Keisha Toms: Studying “Marginalized” Peoples

B.A., January 2005, Cross Cultural Studies
Keisha Toms

  • Institute for International Public Policy Fellow
  • Thurgood Marshall Scholar
  • All American Scholar Award
  • Silver Medal, Egyptian University Athletics, Women’s Basketball, American University in Cairo
  • NCAA Leading National Rebounder, Division III, Women’s Basketball
  • CUNY All Star Team, Women’s Basketball, Medgar Evers College
  • Dean’s List
  • Fulbright Fellow

Keisha Toms entered the CUNY BA/BS Program in the spring of 2002 and received a $65,000 Fellowship from the Institute for International Public Policy Fellow in 2003. As an IIPP Fellow, she studied at CUNY and Clark Atlanta University, and she traveled to Egypt and studied Arabic and Anthropology at American University in Cairo (AUC).

She says she chose Egypt “to investigate the contributions of the now marginalized indigenous Africans who are now living on the outskirts of Egyptian society.” That was followed by the offer of an internship with the Defense Intelligence Agency. Toms took an internship with the America Prepared Campaign, a non-profit organization that promotes terrorism preparedness.

“The CUNY BA Program’s flexibility gave me the freedom to choose courses and design my major,” she said. “I was challenged academically and respected as an older student.”

Toms also captained the Medgar Evers College women’s basketball team and led the nation in rebounding for Division III. She received a silver medal while playing for the AUC women’s basketball team, and was named to the CUNY All Star Team.

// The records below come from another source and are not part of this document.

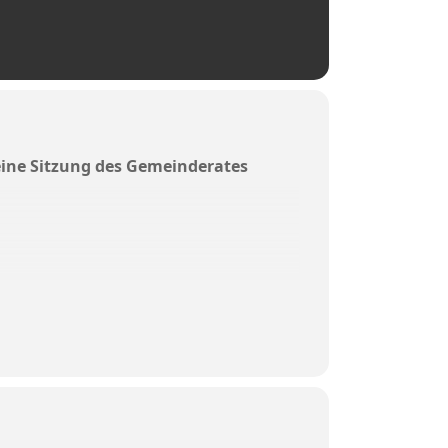
eine Sitzung des Gemeinderates
er Wohneinheiten am Anwesen
irtschaftlich genutzten Teilgebäudes und
esen „Asham 9“ durch Herrn Rupert Mayer
schaftlich genutzten Maschinenhalle mit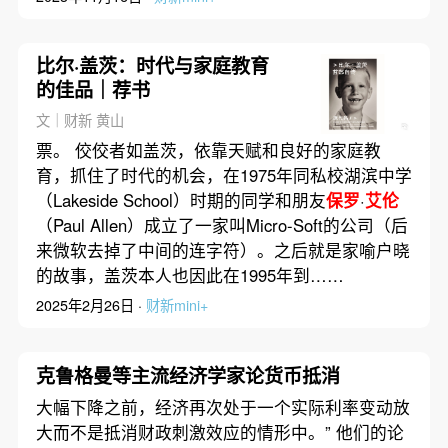
比尔·盖茨：时代与家庭教育
的佳品｜荐书
文｜财新 黄山
票。 佼佼者如盖茨，依靠天赋和良好的家庭教
育，抓住了时代的机会，在1975年同私校湖滨中学
（Lakeside School）时期的同学和朋友
保罗
·
艾伦
（Paul Allen）成立了一家叫Micro-Soft的公司（后
来微软去掉了中间的连字符）。之后就是家喻户晓
的故事，盖茨本人也因此在1995年到……
2025年2月26日 ·
财新mini+
克鲁格曼等主流经济学家论货币抵消
大幅下降之前，经济再次处于一个实际利率变动放
大而不是抵消财政刺激效应的情形中。” 他们的论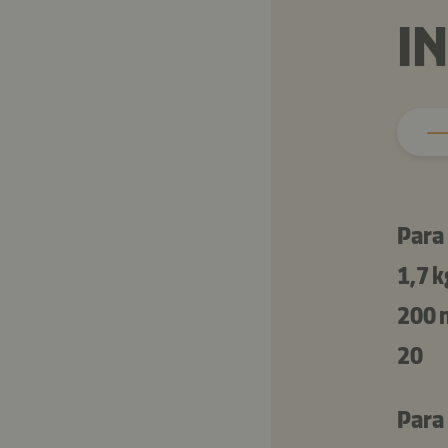
I
Para 
1,7 k
200 
20
Para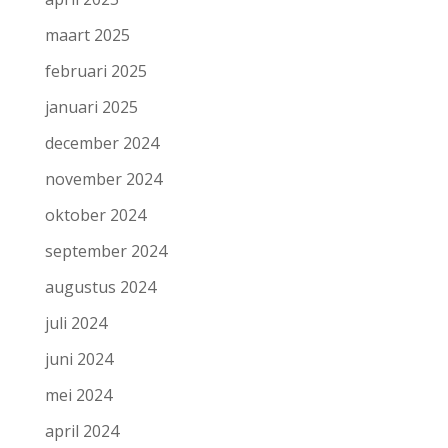
maart 2025
februari 2025
januari 2025
december 2024
november 2024
oktober 2024
september 2024
augustus 2024
juli 2024
juni 2024
mei 2024
april 2024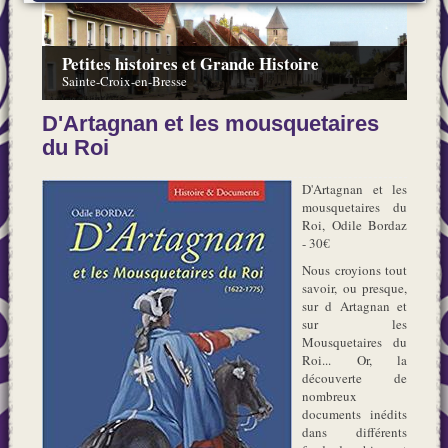
Petites histoires et Grande Histoire
Sainte-Croix-en-Bresse
D'Artagnan et les mousquetaires
du Roi
D'Artagnan et les
mousquetaires du
Roi, Odile Bordaz
- 30€
Nous croyions tout
savoir, ou presque,
sur d Artagnan et
sur les
Mousquetaires du
Roi... Or, la
découverte de
nombreux
documents inédits
dans différents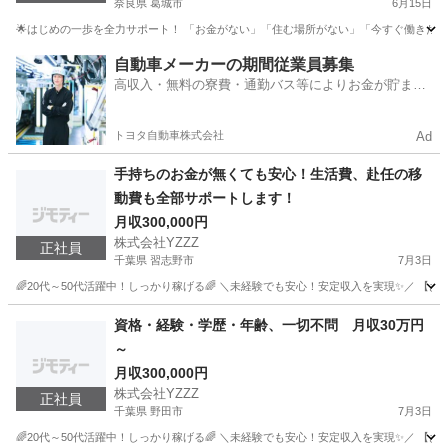
奈良県 葛城市
6月15日
🌟はじめの一歩を全力サポート！ 「お金がない」「住む場所がない」「今すぐ働きたい」 
奈良
葛城市
工場
社会保険
自動車メーカーの期間従業員募集
高収入・無料の寮費・通勤バス等によりお金が貯まり
やすい環境
トヨタ自動車株式会社
Ad
手持ちのお金が無くても安心！生活費、赴任の移
動費も全部サポートします！
月収300,000円
株式会社YZZZ
正社員
千葉県 習志野市
7月3日
🌈20代～50代活躍中！しっかり稼げる🌈 ＼未経験でも安心！安定収入を実現✨／ 【
千葉
習志野市
機械
未経験
資格・経験・学歴・年齢、一切不問 月収30万円
～
月収300,000円
株式会社YZZZ
正社員
千葉県 野田市
7月3日
🌈20代～50代活躍中！しっかり稼げる🌈 ＼未経験でも安心！安定収入を実現✨／ 【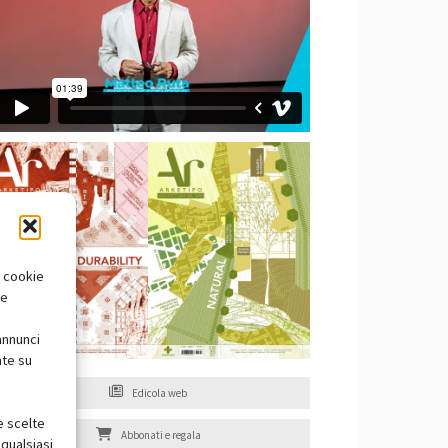
i cookie
te
annunci
nte su
Edicola web
e scelte
Abbonati e regala
qualsiasi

Her faculty mentors were Profs. Patricia Canson, Psychology, and Delridge Hunter, Interdisciplinary Studies, at Medgar Evers College. She was accepted to Tufts University’s Fletcher School of Law and Diplomacy and to Columbia University’s School of International and Public Affairs.

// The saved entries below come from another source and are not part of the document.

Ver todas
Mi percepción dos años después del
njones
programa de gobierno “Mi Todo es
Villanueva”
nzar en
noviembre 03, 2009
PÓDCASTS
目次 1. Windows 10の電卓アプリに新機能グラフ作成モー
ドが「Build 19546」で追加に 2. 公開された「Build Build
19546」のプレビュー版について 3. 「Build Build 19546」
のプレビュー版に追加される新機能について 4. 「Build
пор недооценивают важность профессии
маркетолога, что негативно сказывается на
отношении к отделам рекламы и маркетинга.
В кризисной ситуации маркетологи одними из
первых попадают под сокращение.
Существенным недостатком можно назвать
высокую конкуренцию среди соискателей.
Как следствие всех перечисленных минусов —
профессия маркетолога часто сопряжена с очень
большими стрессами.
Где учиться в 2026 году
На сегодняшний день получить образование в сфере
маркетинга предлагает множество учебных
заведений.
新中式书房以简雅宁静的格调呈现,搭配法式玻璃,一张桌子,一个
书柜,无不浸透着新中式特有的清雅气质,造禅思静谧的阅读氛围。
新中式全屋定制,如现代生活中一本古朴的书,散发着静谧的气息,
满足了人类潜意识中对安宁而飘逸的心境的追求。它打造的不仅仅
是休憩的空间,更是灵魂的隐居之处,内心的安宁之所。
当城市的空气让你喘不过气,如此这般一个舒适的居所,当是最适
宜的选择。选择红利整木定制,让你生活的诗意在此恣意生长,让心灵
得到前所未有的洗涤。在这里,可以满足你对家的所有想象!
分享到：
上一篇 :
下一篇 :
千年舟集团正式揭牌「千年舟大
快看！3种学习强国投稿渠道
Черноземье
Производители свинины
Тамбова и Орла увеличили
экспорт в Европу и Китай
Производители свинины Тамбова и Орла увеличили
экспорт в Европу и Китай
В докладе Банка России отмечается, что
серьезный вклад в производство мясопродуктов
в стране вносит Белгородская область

Toms graduated with her BA in January 2005 and is currently pursuing research in Yemen through a Fulbright Fellowship. She will begin her graduate studies at Columbia in Fall 2006.

Toms joins the ranks of several other CUNY Baccalaureate students who have won Fulbright Fellowships, including Victor Muallem (London), Stephanie Trudeau (Italy), Cecilie Finkelstein (Norway), and Daisy Rosenblum (Mexico).